Demographischer Wandel - sozial gestalten

Vortrag von Prof. Ueli Mäder (Uni Basel)

Mittwoch, 21.03.2012, 19.30 Uhr

In Kooperation mit der Evangelischen Kirchengemeinde Grenzach

Demographische Diskurse sind oft borniert nationalistisch orientiert. Sie erwecken den Anschein, unser Planet sei zu dicht besiedelt. Sie richten sich auch despektierlich gegen Alte und Migrierte. Was steckt dahinter? Ist es eigene Verunsicherung, Unkenntnis? Oder sterben die Jungen wirklich aus? Wer tabuisiert was?
Wir verknüpfen gängige Prognosen mit humanen Diagnosen. Zusammen mit Ueli Mäder, Professor für Soziologie an der Universität Basel.

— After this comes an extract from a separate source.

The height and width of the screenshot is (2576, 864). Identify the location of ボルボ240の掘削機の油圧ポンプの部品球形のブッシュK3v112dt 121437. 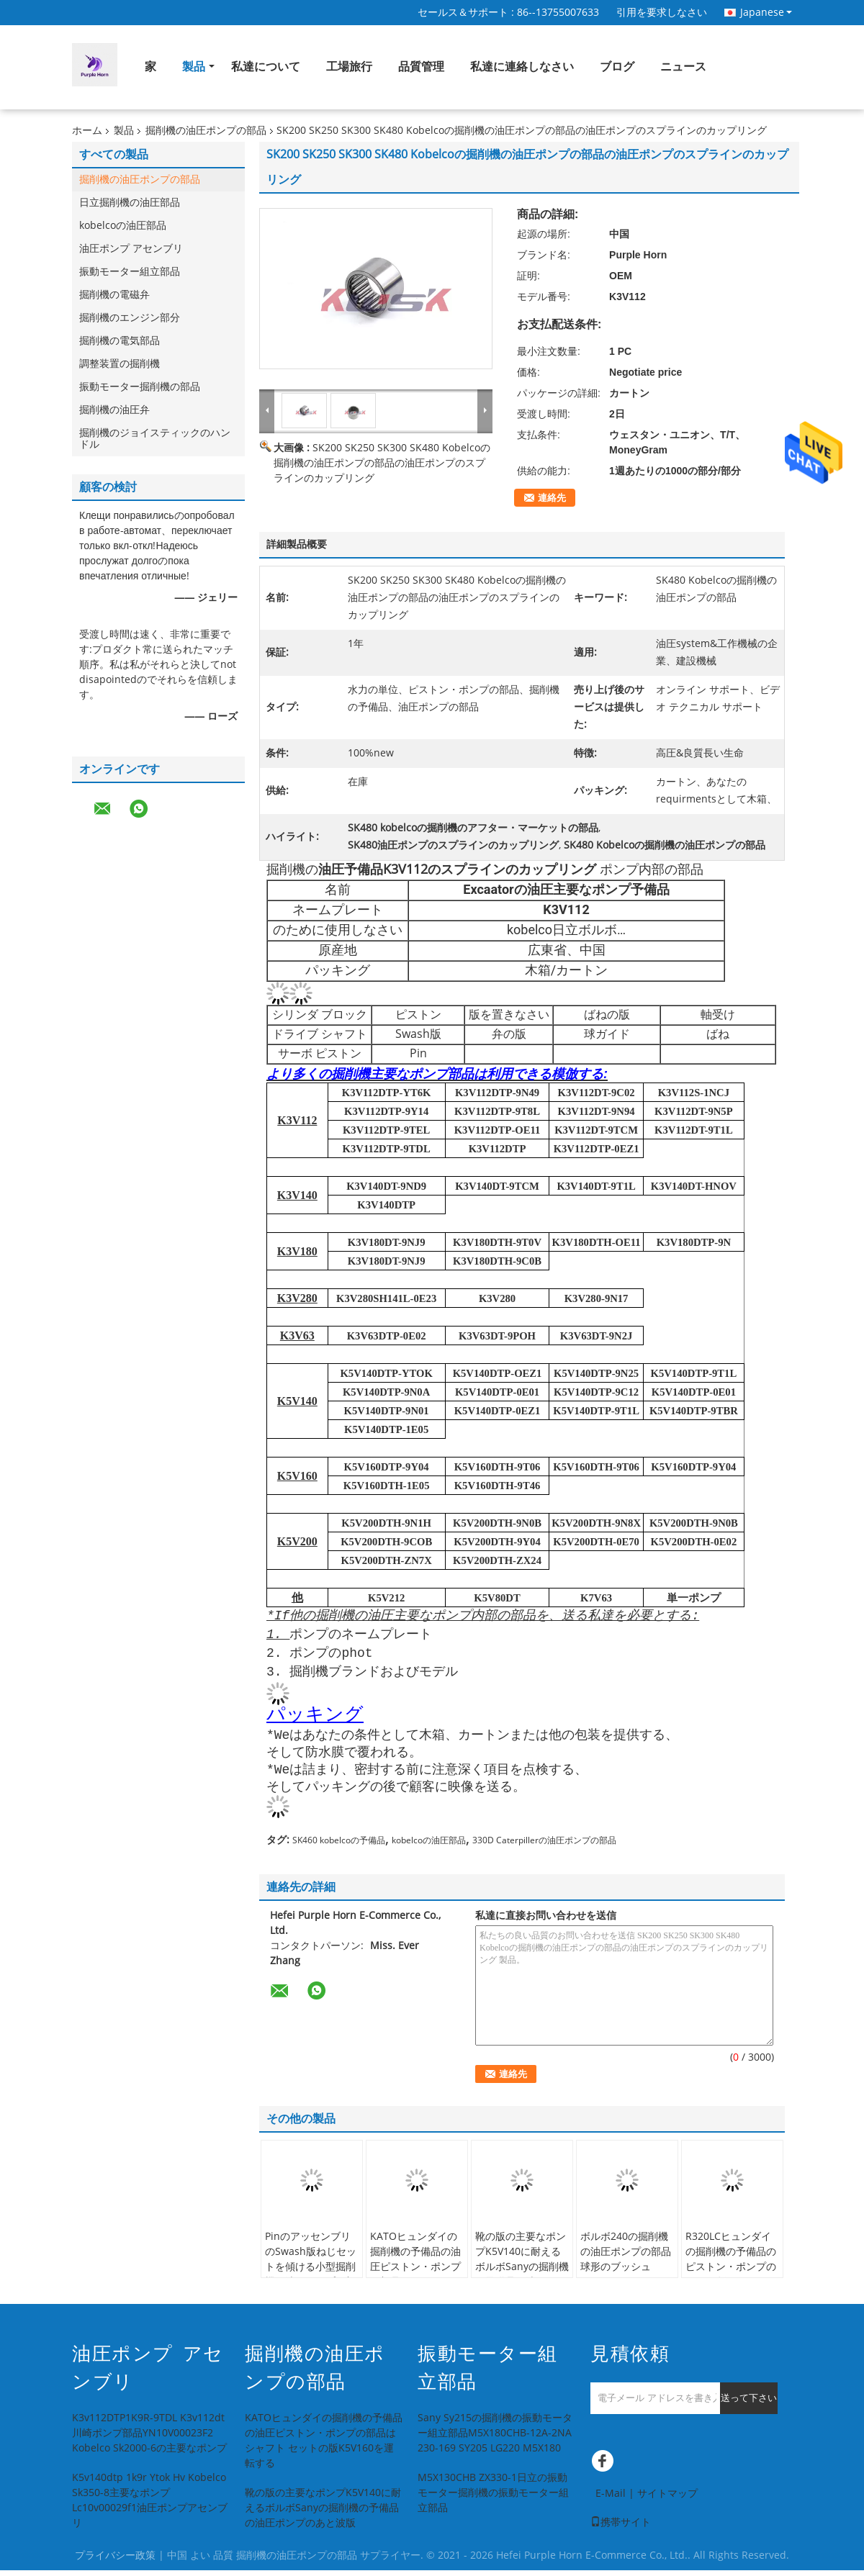 (625, 2265).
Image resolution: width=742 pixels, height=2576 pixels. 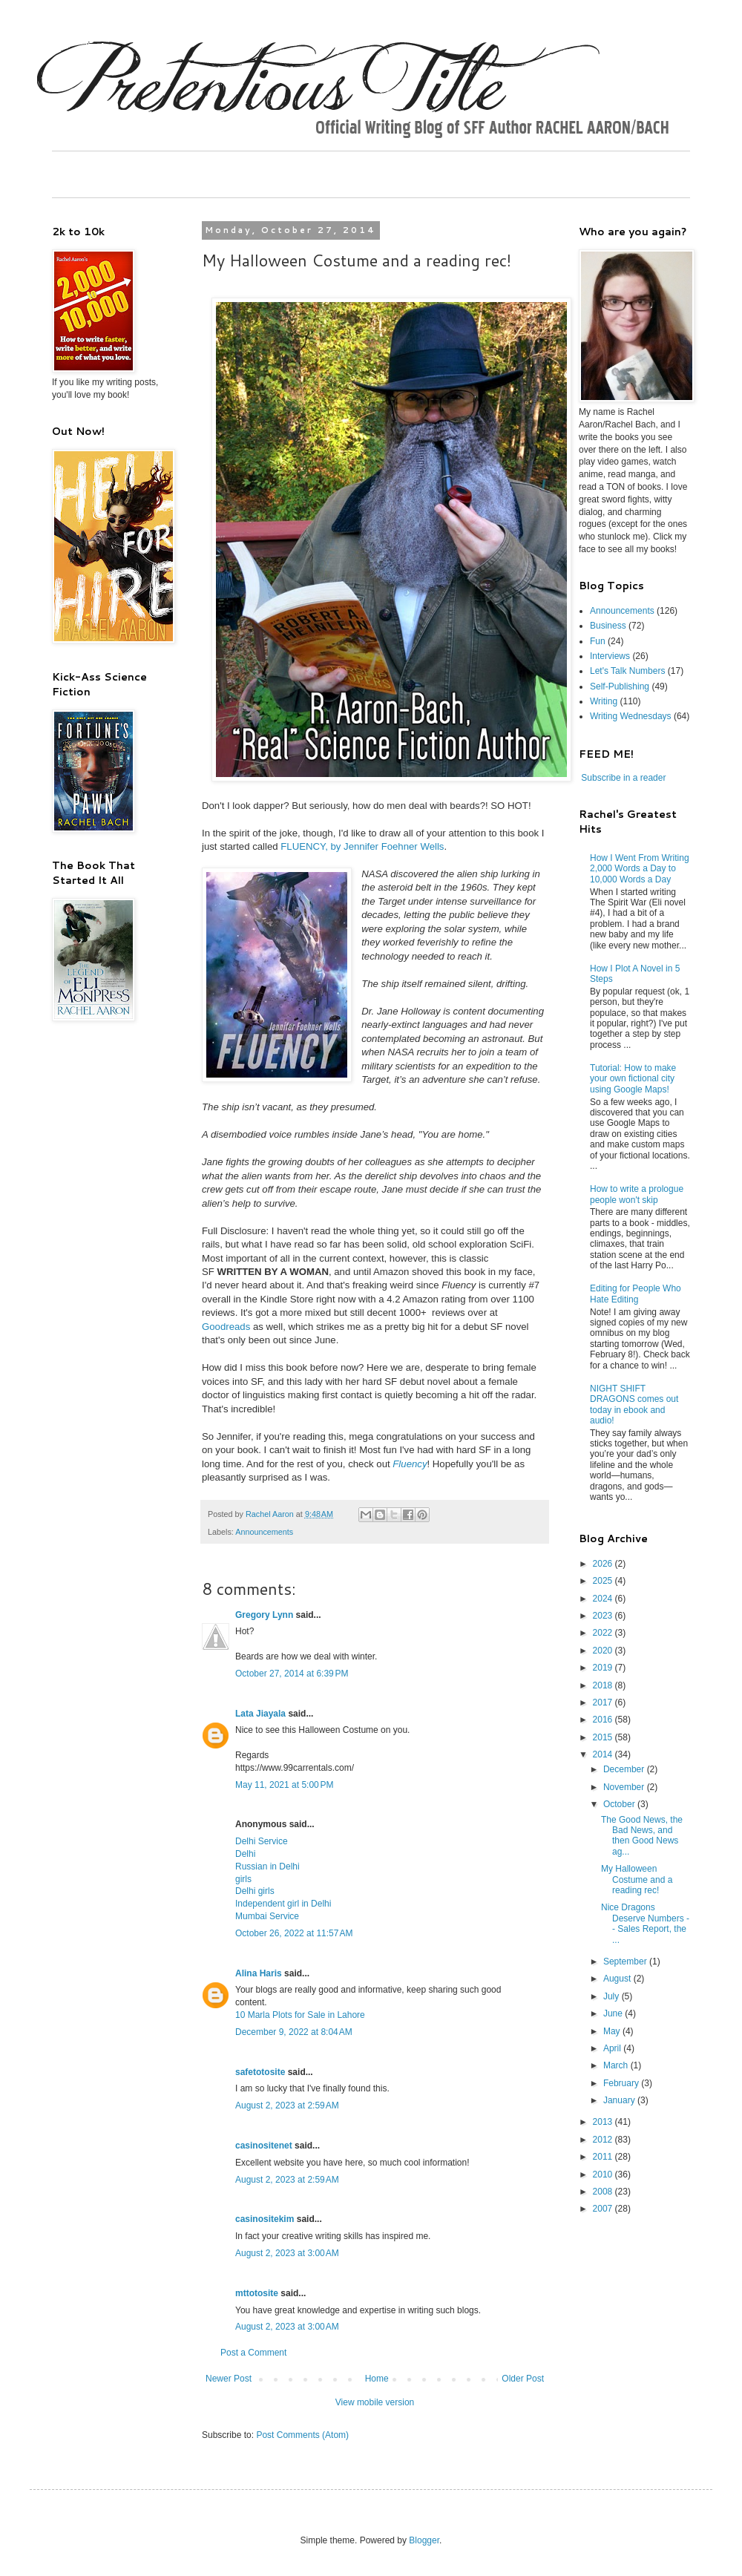 I want to click on 2016, so click(x=604, y=1719).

Evangelisches Gemeindehaus, Grenzach

Gebühr: € 6,00

Erich Kästner - Ein verkannter Autor

Vortrag von VHS-Leiter Henning Kurz zum Welttag des Buches

Montag, 23.04.2012, 19.30 Uhr

Wer nicht zur Welt kommt, hat nicht viel verloren.
Er sitzt im All auf einem Baum und lacht.
Ich wurde seinerzeit als Kind geboren,
eh ich's gedacht. (…)
Ich setze mich sehr gerne zwischen Stühle.
Ich säge an den Ast, auf dem wir sitzen.
Ich gehe durch die Gärten der Gefühle,
die tot sind, und bepflanze sie mit Witzen.
Auch ich muss meinen Rucksack selber tragen.
Der Rucksack wächst. Der Rücken wird nicht breiter.
Zusammenfassend lässt sich etwa sagen:
Ich kam zur Welt und lebe trotzdem weiter.

So beschreibt Erich Kästner in dem 1931 erschienen Gedicht "Kurzgefasster Lebenslauf" seine Situation.
Henning Kurz möchte in seinem Vortrag dazu einladen, die eher unbekannten Seiten Kästners zu entdecken. Ist Kästner doch als Vater von "Emil und die Detektive" oder dem doppelten Lottchen allenthalben bekannt, weniger aber als Verfasser gesellschaftskritischer Werke wie etwa "Fabian".

Gemeindebücherei

Gebühr: € 6,00

Grenzach-Wyhlen - gestern, heute, morgen: Stadtbaugeschichtliche Perspektiven

Vortrag von Monika Neuhöfer-Avdic

Montag, 07.05.2012, 19.30 Uhr

In Kooperation mit dem Verein für Heimatgeschichte und der Evangelischen Kirchengemeinde Grenzach

Die "Römervilla" der Familie Carantius in Grenzach zeigt heute noch eindrücklich die Besiedlung unseres Ortes vor 2000 Jahren. In der Zeit bis heute ist viel in den beiden Ortsteilen geschehen, die seit 1975 zusammengehören. Die ehemaligen Wein- und Fischerdörfer haben sich zur Industriegemeinde am Hochrhein gewandelt. Nicht der Standort als "letzter" Ort Deutschlands vor der Grenze, sondern die Sichtweise auf die Tatsache, der erste Ort vor den Toren der Stadt Basel zu sein, im Herzen unserer Metropolitanregion, wird unsere Zukunft vor allem auch stadtgestalterisch prägen.

Bauamtsleiterin Monika Neuhöfer-Avdic wird kurz die Vergangenheit unserer Doppelgemeinde beleuchten und vor allem einen Blick in die Zukunft wagen.

Im Anschluss an den Vortrag laden die Veranstalter zu einem kleinen Apero.